Would this be the correct approach to finding $n$ if I want the sample mean to be less than $5.7$ with a probability of $95\%$? ( Given $X \sim \mathcal{N}(\mu=6,\,\sigma^{2}=0.3^{2})$ )
$Pr(\bar{X}<5.7)=0.95$
$Pr\left(z<\frac{5.7-6}{0.3/\sqrt{n}}\right)=0.95$
$\frac{5.7-6}{0.3/\sqrt{n}}=1.65$
Thank you.
I think you have it backwards. If the population mean is $\mu = 6,$ then it will be difficult for the mean of a large-ish sample to be less than $5.7.$ In your formulation it will require a negative z-value to match the negative quantity $\frac{5.7-6}{0.3/\sqrt{n}}.$
If you want the sample mean of $n$ observations to be more than 5.7 about 95% of the time, then you have $-1.645 = \frac{5.7-6}{0.3/\sqrt{n}}.$ And, solving for $n$ we get $n \approx 1.645^2 = 2.7055,$ so $n =3$ observations should suffice.
Note: In case you are still having trouble with the intuition of this, here is a simulation in R statistical software with $m = 10^6$ samples of size $n,$ one sample of size $n = 3$ on each row of the matrix.
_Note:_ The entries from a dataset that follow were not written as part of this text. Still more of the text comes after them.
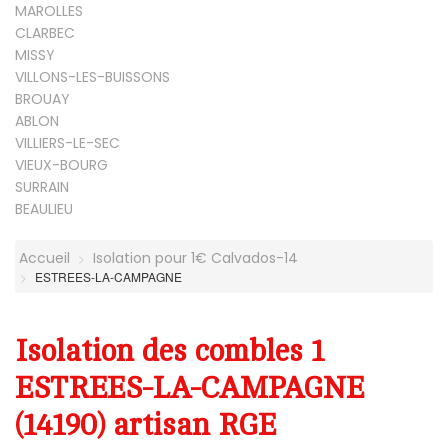
MAROLLES
CLARBEC
MISSY
VILLONS-LES-BUISSONS
BROUAY
ABLON
VILLIERS-LE-SEC
VIEUX-BOURG
SURRAIN
BEAULIEU
Accueil
Isolation pour 1€ Calvados-14
ESTREES-LA-CAMPAGNE
Isolation des combles 1
ESTREES-LA-CAMPAGNE
(14190) artisan RGE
Of the one million sample averages
asimulated in this way, almost 96% exceeded $5.7.$ (Being slightly fussier about the simulation result, the expected proportion of averages exceeding $5.7$ is about $0.95807 \pm 0.00040.$)In the figure below the histogram shows the simulated sample means, the curve is the density function of $\mathsf{Norm}(\mu=6, \sigma = .3/\sqrt{3}),$ and the area under the density curve to the right of the vertical dotted line is about 0.958.